大貫くんから信頼はされてるのはね、僕も分かっててね。でもそれは仕事で積み上げたものであって、まぁプライベートの僕にまで適用してくれることも、時にはあるだろうとは思ってたけど。でも、でも、えぇと……?
「……大貫くん」
訥々と語り続けた結果、逆に混乱したのか、間が弱りきった表情で大貫に視線を向けてくる。その様子に、思わず大貫が笑いを零すと、間が物言いたげな表情へと変わった。あれは「何さ、その笑い」といったところだろう。
(……あぁ、ダメだ。

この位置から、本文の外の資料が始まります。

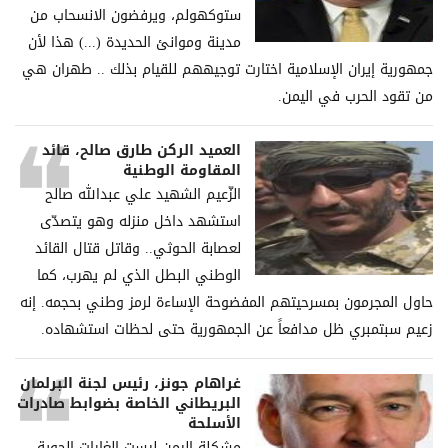
ستوكهولم، ويرفضون الانسحاب من
مدينة وموانئ الحديدة (...) هذا لأن
جمهورية إيران الإسلامية اختارت توجيههم للقيام بذلك .. طهران هي
من تقود الحرب في اليمن.
العميد الركن طارق صالح، قائد
المقاومة الوطنية
الزّعيم الشهيد علي عبدالله صالح
استشهد داخل منزله وهو يتصدّى
لعصابة الحوثي.. وقاتل قتال القائد
الوطني البطل الذي لم يهرب، كما
حاول المجرمون بمسرحيتهم المفضوحة الإساءة لرمز وطني بحجمه. إنه
زعيم سبتمبري ظل مدافعاً عن الجمهورية حتى لحظات استشهاده.
غراھام جونز، رئیس لجنة البرلمان
البریطاني الخاصة بضوابط صادرات
الأسلحة
مشكلة الیمن لیست الغارات الجویة،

どう見たって可愛く見える)
大貫はそんなことを考えているとは、おくびにも出さないまま、間と繋いでいる手をゆるゆると揺らした。間の手は先程よりよほど温かい。
「つまりだよ、間」
「うん」
「君が私のことを信頼してくれていたように、私だって君のことを信頼していた。いや、今だって信頼はしている」
「うん」
「そりゃあの時は……まぁ、随分と激昂してしまったけれども。それは、その……まぁ、私は私で強欲というかなんというかな部分があったわけで」
「うんうん」
「……ともかくだ。私にとっては、あの時いたのが君だったからこそ、あそこまで激昂したとも言えるわけだ」
「……うん」
「間、君でなければ。あの教唆を引き起こしたのが君でなければ、あの時君があぁして私を振り回していなければ。流石の私も、もう少し冷静に最後まで対処できていた筈なんだよ」
その大貫の言葉を聞いて、ようやく間の中でカチリ、と何かが当てはまる。
「……あっ」
「えぇと、つまり。……つまり、大貫くんは、同期とか同じ班にいるからとかじゃなくて、僕が、えぇと……僕が『間光』であるから、大切で」
「うん」
「だから、大貫くんの中に、僕の……というか、その、」
「うん」
「『間光』のためだけの場所が、ちゃんと、ある?」
「……うん、あるよ。ずっと昔から、あったんだよ」
それを、大貫は当然間も分かっていると、そう思い込んでいただけで。
「そっか……。えぇと、それでつまり。つまり……」
「……うん」
「大貫くんは、最初からずっと。『大貫千春』は『間光』が大切だから、隣にいてほしい、と……思っている?」
「うん」
「花音さんは花音さんで大切だけど、」
「そうだよ」
「僕は僕で大切だし、そのための場所もきちんとある?」
「その通り」
「だから、その……『僕がいい』?」
「うん、そうなんだよ」
「……つまり大貫くんは、結構前から……僕が……えぇと、大切である……?」
「……ようやく分かってくれたのか」
大きく溜め息を付いてしまうくらいは許されたい、と大貫としては思うところだ。――けれど。
「……そっか。そうだったんだ」
その大貫の反応を見て、ふふ、と間が嬉しそうに笑うものだから。大貫は仕方がない気持ちになって、軽く間を小突くに留めたのだった。
いっぱいいっぱい言葉を尽くして語り合って、ようやく二人は一つダンスを踊るのでしょう。